'Cosmópolis', obra-prima anunciada

No ano em que a Croisette passou dia após dia falando de crise econômica e do colapso financeiro de nações vizinhas à França, "Cosmópolis" bateu na tela do Palácio dos Festivais como um antibiótico composto de lucidez.


Bastante aplaudido, mas também muito repudiado, o novo longa-metragem do canadense David Cronenberg repetiu o que aconteceu com todos os grandes filmes desta edição: rachou opiniões.

Mas não há dúvida de que o realizador de "A mosca" está no apogeu de sua forma, goste-se ou não dos riscos que ele corre. E aqui ele incorreu numa ousadia com a qual o cinema não lida bem: fazer da palavra sua força motriz. Construindo sequências de looooongos falatórios, sempre reflexivos sobre a decadência de um sistema econômico no qual o capitalismo é ao mesmo tempo vírus e vacina, ruim no sustentáculo.

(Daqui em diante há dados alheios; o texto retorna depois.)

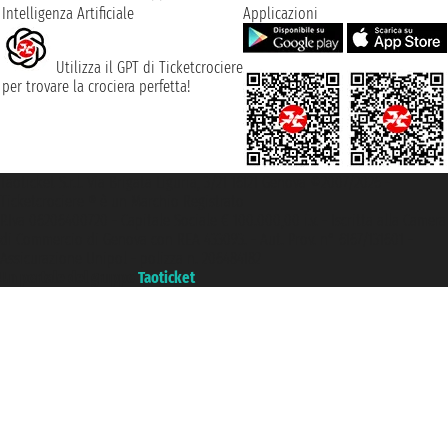
Intelligenza Artificiale
Applicazioni
Utilizza il GPT di Ticketcrociere
per trovare la crociera perfetta!
Taoticket S.r.l. Via Brigata Liguria, 3/21 16121 Genova ©2007/2026 -
Ticketcrociere ® è un Marchio Registrato
P.Iva 06206400720 - Capitale Sociale € 100.000,00 i.v. - Iscritta alla Camera
di Commercio di Genova con REA 433093. - Aut. Prov. n° 6167/131601 -
Assicurazione Unipol - polizza n. 206484182
Un portale del gruppo
Taoticket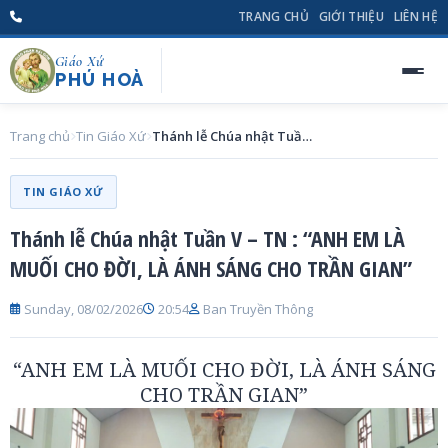
TRANG CHỦ
GIỚI THIỆU
LIÊN HỆ
Giáo Xứ
PHÚ HOÀ
Trang chủ
Tin Giáo Xứ
Thánh lễ Chúa nhật Tuần V – TN : “ANH EM LÀ MUỐI CHO ĐỜI, LÀ ÁNH SÁNG CHO TRẦN GIAN”
TIN GIÁO XỨ
Thánh lễ Chúa nhật Tuần V – TN : “ANH EM LÀ
MUỐI CHO ĐỜI, LÀ ÁNH SÁNG CHO TRẦN GIAN”
Sunday, 08/02/2026
20:54
Ban Truyền Thông
“ANH EM LÀ MUỐI CHO ĐỜI, LÀ ÁNH SÁNG
CHO TRẦN GIAN”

A partir do romance homônimo de Dom Delillo, Cronenberg constrói seu olhar sobre uma Nova York pós-11 de Setembro do interior de uma limusine branca. O carro vira uma espécie de realidade paralela com direito a aparelhos médicos, sistema de telecomunicação, frigobar, divã e cama, onde um bilionário de 28 anos comanda seu império. O ricaço em questão é vivido por Robert Pattinson, o vampiro da série "a saga Crespúsculo", que aqui demonstra sua maturidade como ator.

Usando frases inteiras do livro de Delillo, "Cosmópolis" traz a assinatura pessoal de Cronenberg em sua obsessão por entender o corpo humano como o centro de toda e qualquer dramaturgia sobre o mundo contemporâneo.

A sequência em que o personagem de Pattinson se submete a um exame de próstata feito em sua limusine em movimento, enquanto exalta os encantos sexuais de uma mulher é antológica. E a participação de Juliette Binoche oferecendo o melhor de sua derrière para Patinson vai ficar na memória dos cinéfilos para além de Cannes.

Indigesto demais para palmas e prêmios leves, "Cosmópolis" veio a Cannes para se candidatar à eternidade. Cronenberg sairá daqui com a certeza de ter esquadrinhado a doença econômica do continente que o produziu a partir do português Paulo Branco, representante da nação lusa, uma das que mais perderam com a crise.

Sinal dos tempos, sinal de alerta, sinal de mestre.